* _EXERCISE_
Would you count the lines in the entries below that contain "Kosciuszko"? Reply with the number only.

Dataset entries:
###

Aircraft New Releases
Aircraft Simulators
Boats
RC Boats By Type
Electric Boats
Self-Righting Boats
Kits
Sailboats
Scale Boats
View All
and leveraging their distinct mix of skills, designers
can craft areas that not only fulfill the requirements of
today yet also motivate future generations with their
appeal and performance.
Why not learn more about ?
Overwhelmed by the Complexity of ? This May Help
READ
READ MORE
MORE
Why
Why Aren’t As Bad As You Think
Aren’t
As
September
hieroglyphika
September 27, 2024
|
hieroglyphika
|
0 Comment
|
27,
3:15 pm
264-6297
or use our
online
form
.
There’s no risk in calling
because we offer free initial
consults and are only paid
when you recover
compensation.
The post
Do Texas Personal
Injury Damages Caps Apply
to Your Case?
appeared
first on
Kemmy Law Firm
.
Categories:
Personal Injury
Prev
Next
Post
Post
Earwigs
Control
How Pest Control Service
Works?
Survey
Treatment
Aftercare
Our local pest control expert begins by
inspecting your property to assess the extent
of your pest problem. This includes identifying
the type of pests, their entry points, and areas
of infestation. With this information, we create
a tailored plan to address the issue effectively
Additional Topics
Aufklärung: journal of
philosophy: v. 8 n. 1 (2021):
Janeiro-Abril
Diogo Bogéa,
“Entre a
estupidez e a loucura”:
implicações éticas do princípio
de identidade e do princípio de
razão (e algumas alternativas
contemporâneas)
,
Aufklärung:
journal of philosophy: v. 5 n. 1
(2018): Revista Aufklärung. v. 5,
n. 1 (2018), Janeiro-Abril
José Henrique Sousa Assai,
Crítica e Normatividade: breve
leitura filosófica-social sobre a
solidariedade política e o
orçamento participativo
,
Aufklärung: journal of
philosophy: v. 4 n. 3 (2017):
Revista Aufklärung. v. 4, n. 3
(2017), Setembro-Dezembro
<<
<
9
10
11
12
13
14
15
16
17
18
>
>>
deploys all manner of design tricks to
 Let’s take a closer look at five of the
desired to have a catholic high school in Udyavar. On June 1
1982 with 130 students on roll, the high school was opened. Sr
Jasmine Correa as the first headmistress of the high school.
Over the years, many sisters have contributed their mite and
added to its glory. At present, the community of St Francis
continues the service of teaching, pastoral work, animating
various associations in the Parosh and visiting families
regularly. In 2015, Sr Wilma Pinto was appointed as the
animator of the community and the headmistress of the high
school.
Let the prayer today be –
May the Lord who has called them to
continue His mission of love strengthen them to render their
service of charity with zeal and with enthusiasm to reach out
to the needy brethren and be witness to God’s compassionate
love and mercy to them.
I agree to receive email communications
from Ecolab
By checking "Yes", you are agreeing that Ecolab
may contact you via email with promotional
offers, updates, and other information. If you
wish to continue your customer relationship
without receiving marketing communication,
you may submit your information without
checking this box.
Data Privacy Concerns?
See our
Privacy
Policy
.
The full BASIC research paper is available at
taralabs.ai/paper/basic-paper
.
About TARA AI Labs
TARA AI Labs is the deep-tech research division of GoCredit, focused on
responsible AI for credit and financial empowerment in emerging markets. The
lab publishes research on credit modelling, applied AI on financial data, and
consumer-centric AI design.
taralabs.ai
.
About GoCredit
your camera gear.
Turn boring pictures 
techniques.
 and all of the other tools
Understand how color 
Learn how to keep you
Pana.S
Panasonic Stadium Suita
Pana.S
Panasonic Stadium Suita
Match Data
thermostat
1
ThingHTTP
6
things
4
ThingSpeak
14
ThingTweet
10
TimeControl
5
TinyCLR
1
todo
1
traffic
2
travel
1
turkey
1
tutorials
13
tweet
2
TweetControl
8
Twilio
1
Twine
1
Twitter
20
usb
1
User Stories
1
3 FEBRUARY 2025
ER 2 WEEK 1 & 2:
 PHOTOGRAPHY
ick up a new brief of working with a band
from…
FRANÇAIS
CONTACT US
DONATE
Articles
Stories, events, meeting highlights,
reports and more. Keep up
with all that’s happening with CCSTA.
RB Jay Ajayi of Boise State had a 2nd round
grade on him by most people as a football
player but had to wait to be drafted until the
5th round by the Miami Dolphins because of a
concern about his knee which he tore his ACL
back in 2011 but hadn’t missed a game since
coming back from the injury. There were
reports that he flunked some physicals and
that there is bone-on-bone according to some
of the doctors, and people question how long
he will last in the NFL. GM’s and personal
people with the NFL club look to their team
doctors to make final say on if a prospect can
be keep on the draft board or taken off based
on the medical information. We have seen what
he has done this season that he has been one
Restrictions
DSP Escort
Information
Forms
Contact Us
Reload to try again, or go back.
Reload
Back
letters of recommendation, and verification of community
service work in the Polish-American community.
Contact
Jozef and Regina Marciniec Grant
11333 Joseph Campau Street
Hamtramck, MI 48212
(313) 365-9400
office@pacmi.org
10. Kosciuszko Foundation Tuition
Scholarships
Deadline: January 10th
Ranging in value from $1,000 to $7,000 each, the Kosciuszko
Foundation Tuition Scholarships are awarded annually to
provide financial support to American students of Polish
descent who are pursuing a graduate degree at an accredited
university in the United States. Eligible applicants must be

###

* _FINISHED TASK_
2